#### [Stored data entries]

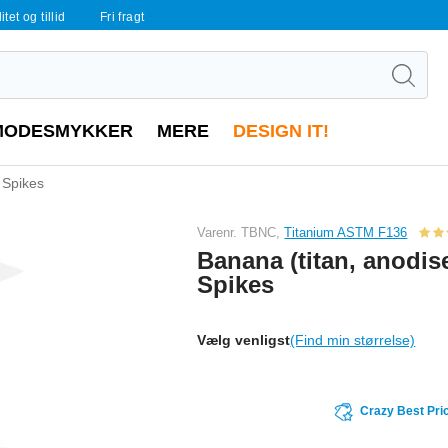
tet og tillid
Fri fragt
MODESMYKKER
MERE
DESIGN IT!
 Spikes
Varenr. TBNC,
Titanium ASTM F136
Banana (titan, anodis
Spikes
Vælg venligst
(Find min størrelse)
Crazy Best Pri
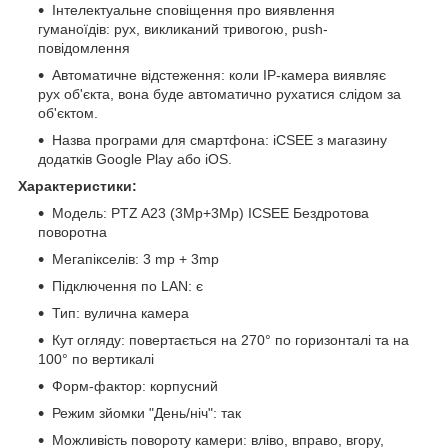
Інтелектуальне сповіщення про виявлення
гуманоїдів: рух, викликаний тривогою, push-
повідомлення
Автоматичне відстеження: коли IP-камера виявляє
рух об'єкта, вона буде автоматично рухатися слідом за
об'єктом.
Назва програми для смартфона: iCSEE з магазину
додатків Google Play або iOS.
Характеристики:
Модель: PTZ A23 (3Mp+3Mp) ICSEE Бездротова
поворотна
Мегапікселів: 3 mp + 3mp
Підключення по LAN: є
Тип: вулична камера
Кут огляду: повертається на 270° по горизонталі та на
100° по вертикалі
Форм-фактор: корпусний
Режим зйомки "День/ніч": так
Можливість повороту камери: вліво, вправо, вгору,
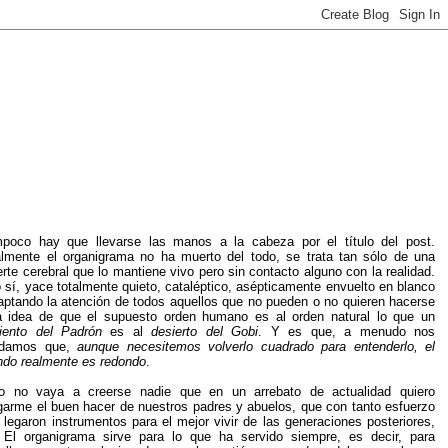
poco hay que llevarse las manos a la cabeza por el título del post.
lmente el organigrama no ha muerto del todo, se trata tan sólo de una
rte cerebral que lo mantiene vivo pero sin contacto alguno con la realidad.
 sí, yace totalmente quieto, cataléptico, asépticamente envuelto en blanco
aptando la atención de todos aquellos que no pueden o no quieren hacerse
a idea de que el supuesto orden humano es al orden natural lo que un
iento del Padrón
es al
desierto del Gobi
. Y es que, a menudo nos
idamos que,
aunque necesitemos volverlo cuadrado para entenderlo, el
do realmente es redondo
.
o no vaya a creerse nadie que en un arrebato de actualidad quiero
garme el buen hacer de nuestros padres y abuelos, que con tanto esfuerzo
 legaron instrumentos para el mejor vivir de las generaciones posteriores,
 El organigrama sirve para lo que ha servido siempre, es decir, para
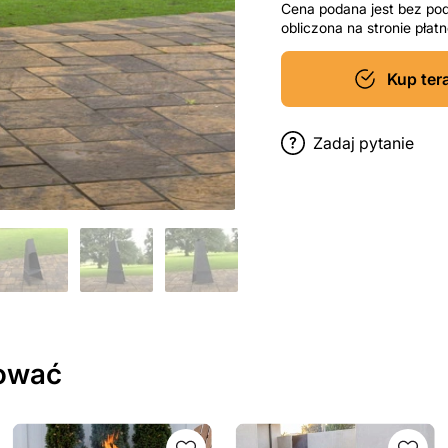
Cena podana jest bez po
obliczona na stronie pła
Kup ter
Zadaj pytanie
sować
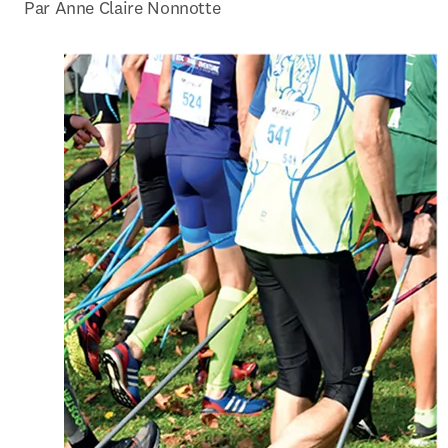
Par 
Anne Claire Nonnotte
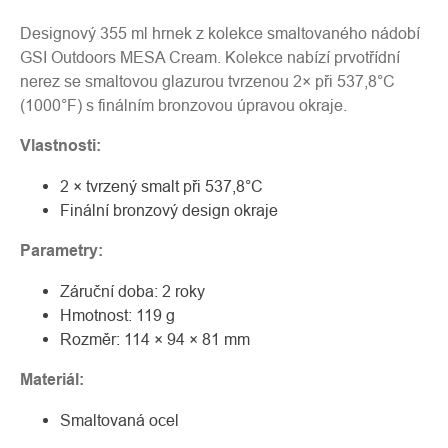
Designový 355 ml hrnek z kolekce smaltovaného nádobí
GSI Outdoors MESA Cream. Kolekce nabízí prvotřídní
nerez se smaltovou glazurou tvrzenou 2× při 537,8°C
(1000°F) s finálním bronzovou úpravou okraje.
Vlastnosti:
2 × tvrzený smalt při 537,8°C
Finální bronzový design okraje
Parametry:
Záruční doba: 2 roky
Hmotnost: 119 g
Rozměr: 114 × 94 × 81 mm
Materiál:
Smaltovaná ocel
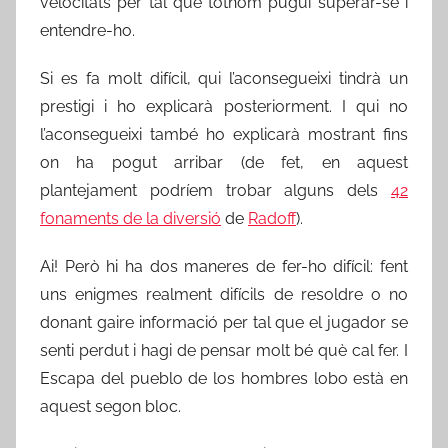
velocitats per tal que tothom pugui superar-se i
entendre-ho.
Si es fa molt difícil, qui l’aconsegueixi tindrà un
prestigi i ho explicarà posteriorment. I qui no
l’aconsegueixi també ho explicarà mostrant fins
on ha pogut arribar (de fet, en aquest
plantejament podríem trobar alguns dels
42
fonaments de la diversió
de
Radoff
).
Ai! Però hi ha dos maneres de fer-ho difícil: fent
uns enigmes realment difícils de resoldre o no
donant gaire informació per tal que el jugador se
senti perdut i hagi de pensar molt bé què cal fer. I
Escapa del pueblo de los hombres lobo està en
aquest segon bloc.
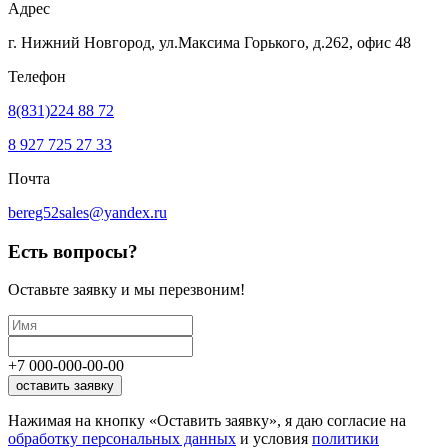
Адрес
г. Нижний Новгород, ул.Максима Горького,
д.262, офис 48
Телефон
8(831)224 88 72
8 927 725 27 33
Почта
bereg52sales@yandex.ru
Есть вопросы?
Оставьте заявку
и мы перезвоним!
+7
000
-
000
-
00
-
00
оставить заявку
Нажимая на кнопку «Оставить заявку», я даю согласие на
обработку персональных данных
и условия
политики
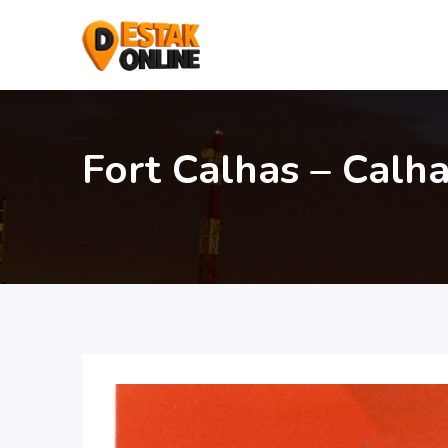
Fort Calhas – Calh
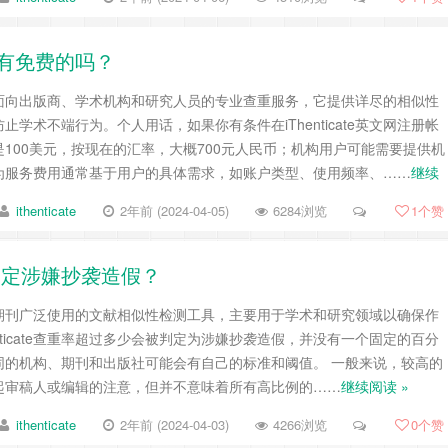
钱，有免费的吗？
一个主要面向出版商、学术机构和研究人员的专业查重服务，它提供详尽的相似性
学术不端行为。个人用话，如果你有条件在iThenticate英文网注册帐
100美元，按现在的汇率，大概700元人民币；机构用户可能需要提供机
为服务费用通常基于用户的具体需求，如账户类型、使用频率、……
继续
ithenticate
2年前 (2024-04-05)
6284浏览
1
个赞
会被判定涉嫌抄袭造假？
一款英文期刊广泛使用的文献相似性检测工具，主要用于学术和研究领域以确保作
nticate查重率超过多少会被判定为涉嫌抄袭造假，并没有一个固定的百分
同的机构、期刊和出版社可能会有自己的标准和阈值。 一般来说，较高的
起审稿人或编辑的注意，但并不意味着所有高比例的……
继续阅读 »
ithenticate
2年前 (2024-04-03)
4266浏览
0
个赞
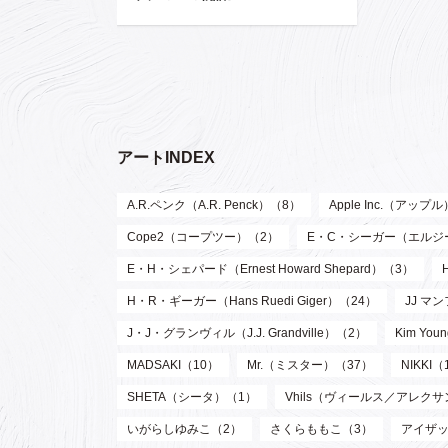
アートINDEX
A.R.ペンク（A.R. Penck）（8）
Apple Inc.（アップ
Cope2（コープツー）（2）
E・C・シーガー（エルジー・ク
E・H・シェパード（Ernest Howard Shepard）（3）
H・R・ギーガー（Hans Ruedi Giger）（24）
JJ マン
J・J・グランヴィル（J.J. Grandville）（2）
Kim Y
MADSAKI（10）
Mr.（ミスター）（37）
NIKKI（
SHETA（シータ）（1）
Vhils（ヴィールス／アレク
いがらしゆみこ（2）
さくらももこ（3）
アイザッ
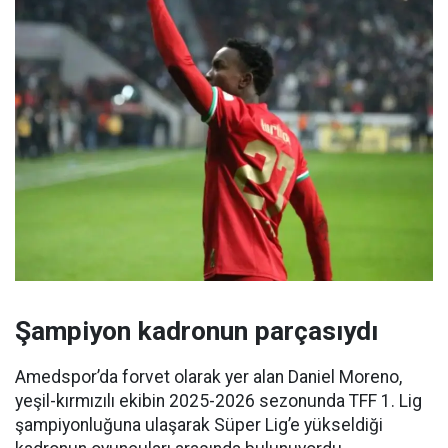
Şampiyon kadronun parçasıydı
Amedspor’da forvet olarak yer alan Daniel Moreno,
yeşil-kırmızılı ekibin 2025-2026 sezonunda TFF 1. Lig
şampiyonluğuna ulaşarak Süper Lig’e yükseldiği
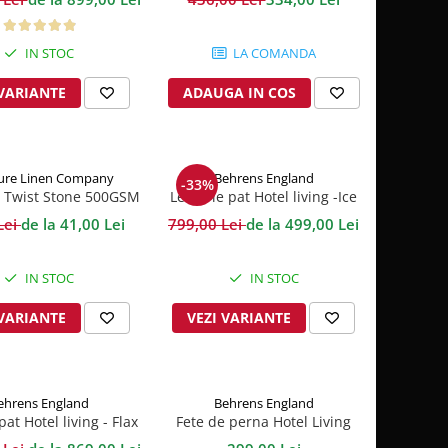
IN STOC
LA COMANDA
 VARIANTE
ADAUGA IN COS
ure Linen Company
Behrens England
-33%
 Twist Stone 500GSM
Lenjerie pat Hotel living -Ice
Grey 600TC
Lei
de la 41,00 Lei
799,00 Lei
de la 499,00 Lei
IN STOC
IN STOC
 VARIANTE
VEZI VARIANTE
ehrens England
Behrens England
pat Hotel living - Flax
Fete de perna Hotel Living
1000TC
1000TC - Flax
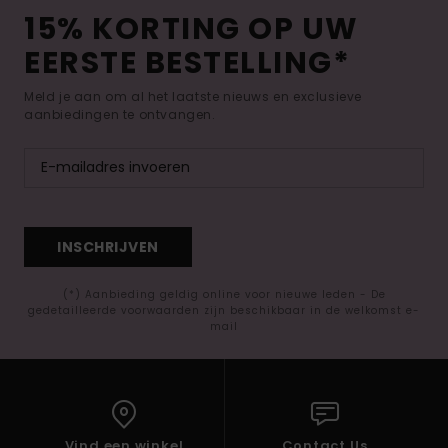
15% KORTING OP UW
EERSTE BESTELLING*
Meld je aan om al het laatste nieuws en exclusieve
aanbiedingen te ontvangen.
INSCHRIJVEN
(*) Aanbieding geldig online voor nieuwe leden - De
gedetailleerde voorwaarden zijn beschikbaar in de welkomst e-
mail
Vind een winkel
Contact Us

#### [Exercise]
Copy back exactly the lines above from the one containing "(Find min størrelse)" through the one containing "Cena podana jest bez po", and leave every picture behind.

#### [Response to this exercise]
(Find min størrelse)
Crazy Best Pri
Інтелектуальне сповіщення про виявлення
гуманоїдів: рух, викликаний тривогою, push-
повідомлення
Автоматичне відстеження: коли IP-камера виявляє
рух об'єкта, вона буде автоматично рухатися слідом за
об'єктом.
Назва програми для смартфона: iCSEE з магазину
додатків Google Play або iOS.
Характеристики:
Модель: PTZ A23 (3Mp+3Mp) ICSEE Бездротова
поворотна
Мегапікселів: 3 mp + 3mp
Підключення по LAN: є
Тип: вулична камера
Кут огляду: повертається на 270° по горизонталі та на
100° по вертикалі
Форм-фактор: корпусний
Режим зйомки "День/ніч": так
Можливість повороту камери: вліво, вправо, вгору,
poco hay que llevarse las manos a la cabeza por el título del post.
lmente el organigrama no ha muerto del todo, se trata tan sólo de una
rte cerebral que lo mantiene vivo pero sin contacto alguno con la realidad.
 sí, yace totalmente quieto, cataléptico, asépticamente envuelto en blanco
aptando la atención de todos aquellos que no pueden o no quieren hacerse
a idea de que el supuesto orden humano es al orden natural lo que un
iento del Padrón
es al
desierto del Gobi
. Y es que, a menudo nos
idamos que,
aunque necesitemos volverlo cuadrado para entenderlo, el
do realmente es redondo
.
o no vaya a creerse nadie que en un arrebato de actualidad quiero
garme el buen hacer de nuestros padres y abuelos, que con tanto esfuerzo
 legaron instrumentos para el mejor vivir de las generaciones posteriores,
 El organigrama sirve para lo que ha servido siempre, es decir, para
Cena podana jest bez po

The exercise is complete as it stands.